Give back exactly the lines of the material below, starting with the line with "pielęgnacji samochodu można" and going on through the line with "หนีแม่มาอาร์ซีเอ".

── Task inputs

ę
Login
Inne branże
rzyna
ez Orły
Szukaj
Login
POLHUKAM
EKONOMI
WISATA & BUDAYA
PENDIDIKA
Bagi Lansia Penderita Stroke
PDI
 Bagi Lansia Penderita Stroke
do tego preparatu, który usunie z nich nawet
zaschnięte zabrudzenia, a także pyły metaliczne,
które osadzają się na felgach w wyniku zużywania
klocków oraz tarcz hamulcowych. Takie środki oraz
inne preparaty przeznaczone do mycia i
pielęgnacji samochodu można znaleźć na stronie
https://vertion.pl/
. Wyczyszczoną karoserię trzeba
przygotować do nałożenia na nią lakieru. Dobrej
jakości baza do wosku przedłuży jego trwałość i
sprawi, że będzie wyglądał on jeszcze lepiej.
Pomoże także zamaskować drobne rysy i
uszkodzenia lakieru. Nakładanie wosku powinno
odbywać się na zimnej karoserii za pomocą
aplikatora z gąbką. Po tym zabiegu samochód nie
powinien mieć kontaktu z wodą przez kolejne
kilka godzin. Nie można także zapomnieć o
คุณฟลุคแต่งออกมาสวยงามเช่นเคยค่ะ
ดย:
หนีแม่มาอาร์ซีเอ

────
── Task inputs

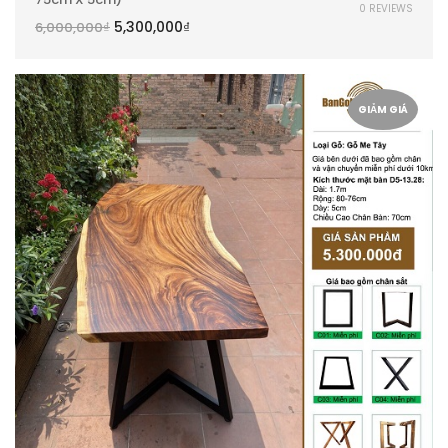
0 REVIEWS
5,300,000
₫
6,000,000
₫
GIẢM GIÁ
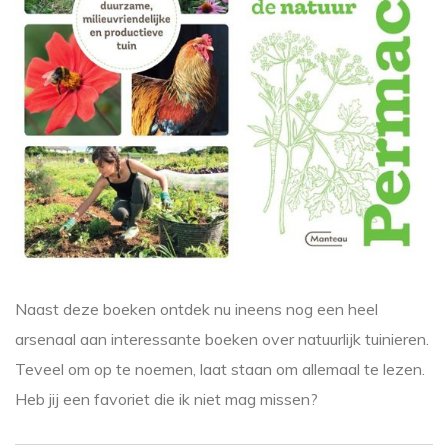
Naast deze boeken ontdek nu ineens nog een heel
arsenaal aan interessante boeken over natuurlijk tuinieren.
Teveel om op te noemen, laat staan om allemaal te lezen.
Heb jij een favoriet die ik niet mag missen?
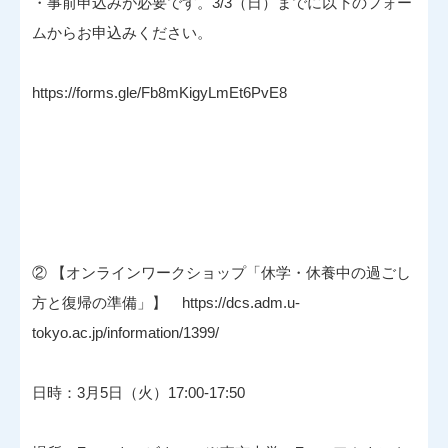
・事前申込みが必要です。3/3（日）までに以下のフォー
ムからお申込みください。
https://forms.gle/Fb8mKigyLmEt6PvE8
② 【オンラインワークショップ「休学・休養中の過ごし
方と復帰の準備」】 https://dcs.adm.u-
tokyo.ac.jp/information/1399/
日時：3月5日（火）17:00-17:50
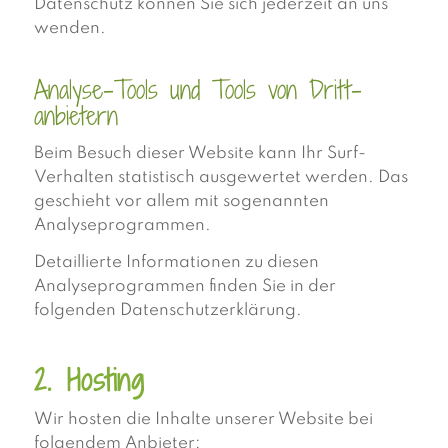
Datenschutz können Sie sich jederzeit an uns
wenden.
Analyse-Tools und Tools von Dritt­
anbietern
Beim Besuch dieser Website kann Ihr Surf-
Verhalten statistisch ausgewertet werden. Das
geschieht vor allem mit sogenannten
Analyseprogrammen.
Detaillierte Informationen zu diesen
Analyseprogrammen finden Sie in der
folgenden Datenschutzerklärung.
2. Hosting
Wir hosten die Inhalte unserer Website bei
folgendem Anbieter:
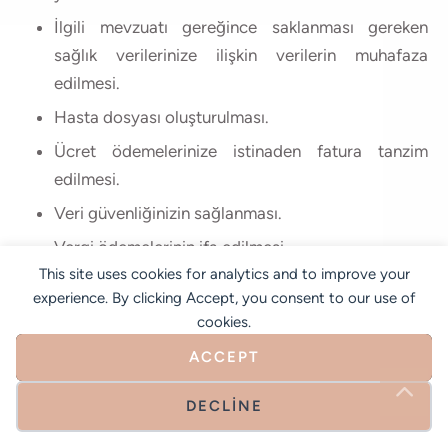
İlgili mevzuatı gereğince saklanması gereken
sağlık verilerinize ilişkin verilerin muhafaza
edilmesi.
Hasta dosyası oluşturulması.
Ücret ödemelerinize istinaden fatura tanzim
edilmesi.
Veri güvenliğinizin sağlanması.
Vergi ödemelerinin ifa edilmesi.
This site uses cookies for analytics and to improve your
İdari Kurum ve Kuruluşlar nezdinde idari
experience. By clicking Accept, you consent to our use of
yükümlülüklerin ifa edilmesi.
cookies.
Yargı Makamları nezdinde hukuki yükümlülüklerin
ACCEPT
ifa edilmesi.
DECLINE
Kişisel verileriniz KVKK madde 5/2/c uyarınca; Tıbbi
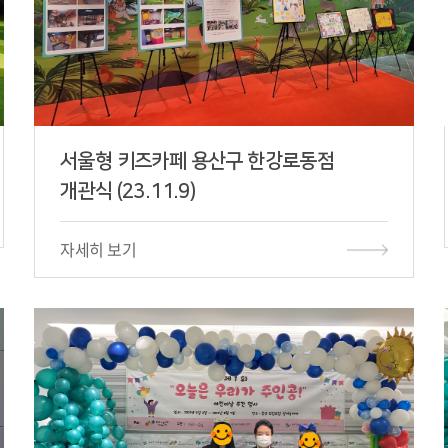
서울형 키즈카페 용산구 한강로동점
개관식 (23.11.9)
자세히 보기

────

- [Answer space]:
pielęgnacji samochodu można znaleźć na stronie
https://vertion.pl/
. Wyczyszczoną karoserię trzeba
przygotować do nałożenia na nią lakieru. Dobrej
jakości baza do wosku przedłuży jego trwałość i
sprawi, że będzie wyglądał on jeszcze lepiej.
Pomoże także zamaskować drobne rysy i
uszkodzenia lakieru. Nakładanie wosku powinno
odbywać się na zimnej karoserii za pomocą
aplikatora z gąbką. Po tym zabiegu samochód nie
powinien mieć kontaktu z wodą przez kolejne
kilka godzin. Nie można także zapomnieć o
คุณฟลุคแต่งออกมาสวยงามเช่นเคยค่ะ
ดย:
หนีแม่มาอาร์ซีเอ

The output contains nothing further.